§ TO DO
Repeat all of the data word for word so that only the pictures are missing from the copy.

::: GIVEN DATA

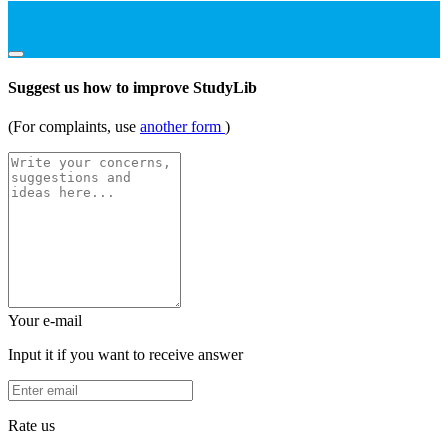
Suggest us how to improve StudyLib
(For complaints, use
another form
)
Your e-mail
Input it if you want to receive answer
Rate us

::::::

§ ANSWER SPACE
Suggest us how to improve StudyLib
(For complaints, use
another form
)
Your e-mail
Input it if you want to receive answer
Rate us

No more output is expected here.